■ Data extracted from a collection
⁂

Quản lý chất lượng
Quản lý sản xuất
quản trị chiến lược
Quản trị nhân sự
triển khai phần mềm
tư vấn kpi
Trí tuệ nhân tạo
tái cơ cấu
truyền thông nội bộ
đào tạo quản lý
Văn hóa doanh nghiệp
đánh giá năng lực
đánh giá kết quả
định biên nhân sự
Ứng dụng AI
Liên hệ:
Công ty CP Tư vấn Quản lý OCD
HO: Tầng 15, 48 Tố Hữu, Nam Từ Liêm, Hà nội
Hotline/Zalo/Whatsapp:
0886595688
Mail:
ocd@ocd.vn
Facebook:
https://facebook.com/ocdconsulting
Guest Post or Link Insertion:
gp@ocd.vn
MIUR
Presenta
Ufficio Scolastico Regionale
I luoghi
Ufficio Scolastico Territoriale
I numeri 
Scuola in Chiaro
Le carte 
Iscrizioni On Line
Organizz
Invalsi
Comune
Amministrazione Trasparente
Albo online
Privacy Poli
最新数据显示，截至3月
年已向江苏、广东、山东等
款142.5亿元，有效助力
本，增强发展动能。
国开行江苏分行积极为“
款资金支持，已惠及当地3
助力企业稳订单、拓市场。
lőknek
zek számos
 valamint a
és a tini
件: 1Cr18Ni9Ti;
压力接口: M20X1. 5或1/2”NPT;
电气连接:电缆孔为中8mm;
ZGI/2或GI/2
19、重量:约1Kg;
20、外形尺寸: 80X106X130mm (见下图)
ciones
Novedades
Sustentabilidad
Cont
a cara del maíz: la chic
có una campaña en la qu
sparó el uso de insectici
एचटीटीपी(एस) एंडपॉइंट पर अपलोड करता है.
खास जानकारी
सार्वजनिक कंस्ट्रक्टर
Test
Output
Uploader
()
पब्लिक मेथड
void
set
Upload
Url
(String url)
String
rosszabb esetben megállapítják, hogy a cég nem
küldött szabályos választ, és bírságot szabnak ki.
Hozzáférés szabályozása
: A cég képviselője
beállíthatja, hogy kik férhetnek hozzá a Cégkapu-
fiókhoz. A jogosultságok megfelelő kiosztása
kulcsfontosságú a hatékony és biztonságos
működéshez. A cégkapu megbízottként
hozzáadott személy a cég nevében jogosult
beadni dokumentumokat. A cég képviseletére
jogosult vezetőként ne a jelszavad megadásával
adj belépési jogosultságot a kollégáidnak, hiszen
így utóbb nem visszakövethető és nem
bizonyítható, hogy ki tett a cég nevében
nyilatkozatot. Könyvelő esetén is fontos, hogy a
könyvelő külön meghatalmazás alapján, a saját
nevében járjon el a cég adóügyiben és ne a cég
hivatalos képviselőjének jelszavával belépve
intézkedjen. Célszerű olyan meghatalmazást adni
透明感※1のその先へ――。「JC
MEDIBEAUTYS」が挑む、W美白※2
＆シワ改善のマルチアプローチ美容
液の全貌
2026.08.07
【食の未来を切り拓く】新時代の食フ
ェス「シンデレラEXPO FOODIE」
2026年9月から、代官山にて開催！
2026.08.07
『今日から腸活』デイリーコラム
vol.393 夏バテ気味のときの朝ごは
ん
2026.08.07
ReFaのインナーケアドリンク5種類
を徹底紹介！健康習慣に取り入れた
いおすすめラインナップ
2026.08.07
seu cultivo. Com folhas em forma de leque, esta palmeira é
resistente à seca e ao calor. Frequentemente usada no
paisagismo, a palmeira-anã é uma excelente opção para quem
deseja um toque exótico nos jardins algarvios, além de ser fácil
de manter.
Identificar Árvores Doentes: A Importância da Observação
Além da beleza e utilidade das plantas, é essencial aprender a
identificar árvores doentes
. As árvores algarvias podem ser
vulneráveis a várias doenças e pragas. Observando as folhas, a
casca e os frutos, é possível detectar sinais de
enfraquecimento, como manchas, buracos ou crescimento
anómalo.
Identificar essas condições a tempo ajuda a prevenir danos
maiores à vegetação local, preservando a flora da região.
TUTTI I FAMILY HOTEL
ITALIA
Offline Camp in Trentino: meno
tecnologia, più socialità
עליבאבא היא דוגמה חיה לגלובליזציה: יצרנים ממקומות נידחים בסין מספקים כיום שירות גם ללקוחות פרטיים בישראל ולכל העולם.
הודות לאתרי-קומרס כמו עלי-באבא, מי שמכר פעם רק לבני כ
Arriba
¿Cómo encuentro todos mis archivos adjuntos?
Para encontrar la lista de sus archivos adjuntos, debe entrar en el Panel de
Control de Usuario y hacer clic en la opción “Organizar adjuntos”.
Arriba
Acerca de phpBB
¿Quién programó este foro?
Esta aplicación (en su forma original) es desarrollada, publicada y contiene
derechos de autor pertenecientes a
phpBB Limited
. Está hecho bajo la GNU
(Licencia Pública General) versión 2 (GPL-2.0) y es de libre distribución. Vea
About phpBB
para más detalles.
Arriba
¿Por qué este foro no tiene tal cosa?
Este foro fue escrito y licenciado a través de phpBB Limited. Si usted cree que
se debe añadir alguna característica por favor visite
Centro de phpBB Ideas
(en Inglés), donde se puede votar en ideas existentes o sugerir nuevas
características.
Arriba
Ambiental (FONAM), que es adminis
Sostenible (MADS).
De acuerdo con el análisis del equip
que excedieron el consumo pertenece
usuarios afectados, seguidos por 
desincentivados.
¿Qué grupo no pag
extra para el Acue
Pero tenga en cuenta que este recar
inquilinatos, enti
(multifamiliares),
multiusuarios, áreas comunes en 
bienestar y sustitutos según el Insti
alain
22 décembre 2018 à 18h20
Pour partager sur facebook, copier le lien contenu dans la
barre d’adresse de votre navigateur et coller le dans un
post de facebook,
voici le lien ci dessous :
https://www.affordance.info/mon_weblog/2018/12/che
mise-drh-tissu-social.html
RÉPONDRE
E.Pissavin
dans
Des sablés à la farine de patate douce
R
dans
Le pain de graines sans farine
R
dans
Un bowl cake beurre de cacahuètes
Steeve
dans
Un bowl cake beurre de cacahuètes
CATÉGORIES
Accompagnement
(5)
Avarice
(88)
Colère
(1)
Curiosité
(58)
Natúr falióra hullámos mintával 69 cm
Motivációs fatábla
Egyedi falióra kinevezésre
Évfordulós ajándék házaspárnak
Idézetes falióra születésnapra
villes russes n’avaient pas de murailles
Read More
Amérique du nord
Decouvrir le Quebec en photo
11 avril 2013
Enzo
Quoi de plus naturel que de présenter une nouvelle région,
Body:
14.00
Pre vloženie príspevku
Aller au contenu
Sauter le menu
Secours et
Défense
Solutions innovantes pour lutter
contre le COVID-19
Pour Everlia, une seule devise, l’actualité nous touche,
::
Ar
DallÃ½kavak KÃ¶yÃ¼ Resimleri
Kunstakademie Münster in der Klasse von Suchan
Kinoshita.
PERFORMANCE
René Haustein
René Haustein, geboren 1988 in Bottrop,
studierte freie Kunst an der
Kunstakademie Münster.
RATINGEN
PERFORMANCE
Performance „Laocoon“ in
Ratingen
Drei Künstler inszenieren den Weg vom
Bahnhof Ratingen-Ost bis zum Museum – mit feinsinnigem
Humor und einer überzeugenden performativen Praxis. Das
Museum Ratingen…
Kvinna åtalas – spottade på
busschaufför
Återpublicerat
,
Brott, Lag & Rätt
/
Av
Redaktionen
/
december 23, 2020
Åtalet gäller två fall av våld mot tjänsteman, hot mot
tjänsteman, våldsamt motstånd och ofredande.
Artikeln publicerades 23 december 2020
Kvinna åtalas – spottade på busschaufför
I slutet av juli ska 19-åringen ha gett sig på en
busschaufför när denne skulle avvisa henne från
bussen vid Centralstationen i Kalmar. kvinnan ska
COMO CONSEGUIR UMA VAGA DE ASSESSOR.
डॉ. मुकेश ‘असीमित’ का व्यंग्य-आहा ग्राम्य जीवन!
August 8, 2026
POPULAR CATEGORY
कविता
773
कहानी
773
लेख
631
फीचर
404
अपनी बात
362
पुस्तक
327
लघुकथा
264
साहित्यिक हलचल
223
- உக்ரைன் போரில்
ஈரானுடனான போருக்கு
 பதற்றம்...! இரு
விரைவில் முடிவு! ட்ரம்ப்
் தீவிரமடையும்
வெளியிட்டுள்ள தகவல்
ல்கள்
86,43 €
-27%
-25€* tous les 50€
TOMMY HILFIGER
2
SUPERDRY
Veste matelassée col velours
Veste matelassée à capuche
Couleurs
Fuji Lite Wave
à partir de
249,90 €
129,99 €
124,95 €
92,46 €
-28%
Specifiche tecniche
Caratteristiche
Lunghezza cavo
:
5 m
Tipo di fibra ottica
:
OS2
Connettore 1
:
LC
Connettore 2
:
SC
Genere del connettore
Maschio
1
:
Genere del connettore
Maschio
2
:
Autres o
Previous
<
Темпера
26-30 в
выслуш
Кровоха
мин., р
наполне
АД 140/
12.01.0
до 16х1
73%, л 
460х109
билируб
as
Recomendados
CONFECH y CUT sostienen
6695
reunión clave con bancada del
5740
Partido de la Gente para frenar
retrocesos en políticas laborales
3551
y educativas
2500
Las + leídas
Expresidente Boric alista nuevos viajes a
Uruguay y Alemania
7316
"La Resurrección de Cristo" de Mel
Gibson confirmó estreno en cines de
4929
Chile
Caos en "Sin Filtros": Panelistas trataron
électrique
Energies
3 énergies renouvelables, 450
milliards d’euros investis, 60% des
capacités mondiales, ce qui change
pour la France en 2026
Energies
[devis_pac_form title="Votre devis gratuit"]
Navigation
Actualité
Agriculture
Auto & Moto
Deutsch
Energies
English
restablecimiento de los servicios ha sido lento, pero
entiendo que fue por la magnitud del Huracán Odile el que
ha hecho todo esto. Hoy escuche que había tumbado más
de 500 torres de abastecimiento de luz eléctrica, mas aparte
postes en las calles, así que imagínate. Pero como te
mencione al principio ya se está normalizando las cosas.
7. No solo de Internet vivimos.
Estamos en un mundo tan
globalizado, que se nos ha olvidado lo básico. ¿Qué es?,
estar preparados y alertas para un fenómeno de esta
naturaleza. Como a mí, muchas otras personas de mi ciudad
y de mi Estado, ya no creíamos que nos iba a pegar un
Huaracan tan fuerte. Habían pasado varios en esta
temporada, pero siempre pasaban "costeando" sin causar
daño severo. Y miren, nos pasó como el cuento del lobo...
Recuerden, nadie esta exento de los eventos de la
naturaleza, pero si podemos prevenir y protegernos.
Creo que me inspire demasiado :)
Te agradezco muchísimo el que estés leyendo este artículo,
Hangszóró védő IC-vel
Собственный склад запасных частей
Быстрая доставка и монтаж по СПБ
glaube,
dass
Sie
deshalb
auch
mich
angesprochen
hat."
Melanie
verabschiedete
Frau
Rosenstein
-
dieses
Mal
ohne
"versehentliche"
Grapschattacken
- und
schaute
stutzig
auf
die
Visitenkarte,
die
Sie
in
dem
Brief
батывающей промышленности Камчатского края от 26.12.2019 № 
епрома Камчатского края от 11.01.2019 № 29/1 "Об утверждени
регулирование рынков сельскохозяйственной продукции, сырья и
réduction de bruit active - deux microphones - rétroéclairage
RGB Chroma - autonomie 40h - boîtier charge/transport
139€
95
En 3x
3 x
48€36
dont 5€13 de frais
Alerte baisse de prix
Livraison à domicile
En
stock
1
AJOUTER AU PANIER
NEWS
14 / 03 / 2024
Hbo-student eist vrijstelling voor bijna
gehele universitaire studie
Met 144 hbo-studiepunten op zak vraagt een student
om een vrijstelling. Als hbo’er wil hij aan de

⁂

■ TRY IT
Restate the data word for word. Begin at its first line, end at the line that contains "működéshez. A cégkapu megbízottként", and include both.

■ EXERCISE RESULT
Quản lý chất lượng
Quản lý sản xuất
quản trị chiến lược
Quản trị nhân sự
triển khai phần mềm
tư vấn kpi
Trí tuệ nhân tạo
tái cơ cấu
truyền thông nội bộ
đào tạo quản lý
Văn hóa doanh nghiệp
đánh giá năng lực
đánh giá kết quả
định biên nhân sự
Ứng dụng AI
Liên hệ:
Công ty CP Tư vấn Quản lý OCD
HO: Tầng 15, 48 Tố Hữu, Nam Từ Liêm, Hà nội
Hotline/Zalo/Whatsapp:
0886595688
Mail:
ocd@ocd.vn
Facebook:
https://facebook.com/ocdconsulting
Guest Post or Link Insertion:
gp@ocd.vn
MIUR
Presenta
Ufficio Scolastico Regionale
I luoghi
Ufficio Scolastico Territoriale
I numeri 
Scuola in Chiaro
Le carte 
Iscrizioni On Line
Organizz
Invalsi
Comune
Amministrazione Trasparente
Albo online
Privacy Poli
最新数据显示，截至3月
年已向江苏、广东、山东等
款142.5亿元，有效助力
本，增强发展动能。
国开行江苏分行积极为“
款资金支持，已惠及当地3
助力企业稳订单、拓市场。
lőknek
zek számos
 valamint a
és a tini
件: 1Cr18Ni9Ti;
压力接口: M20X1. 5或1/2”NPT;
电气连接:电缆孔为中8mm;
ZGI/2或GI/2
19、重量:约1Kg;
20、外形尺寸: 80X106X130mm (见下图)
ciones
Novedades
Sustentabilidad
Cont
a cara del maíz: la chic
có una campaña en la qu
sparó el uso de insectici
एचटीटीपी(एस) एंडपॉइंट पर अपलोड करता है.
खास जानकारी
सार्वजनिक कंस्ट्रक्टर
Test
Output
Uploader
()
पब्लिक मेथड
void
set
Upload
Url
(String url)
String
rosszabb esetben megállapítják, hogy a cég nem
küldött szabályos választ, és bírságot szabnak ki.
Hozzáférés szabályozása
: A cég képviselője
beállíthatja, hogy kik férhetnek hozzá a Cégkapu-
fiókhoz. A jogosultságok megfelelő kiosztása
kulcsfontosságú a hatékony és biztonságos
működéshez. A cégkapu megbízottként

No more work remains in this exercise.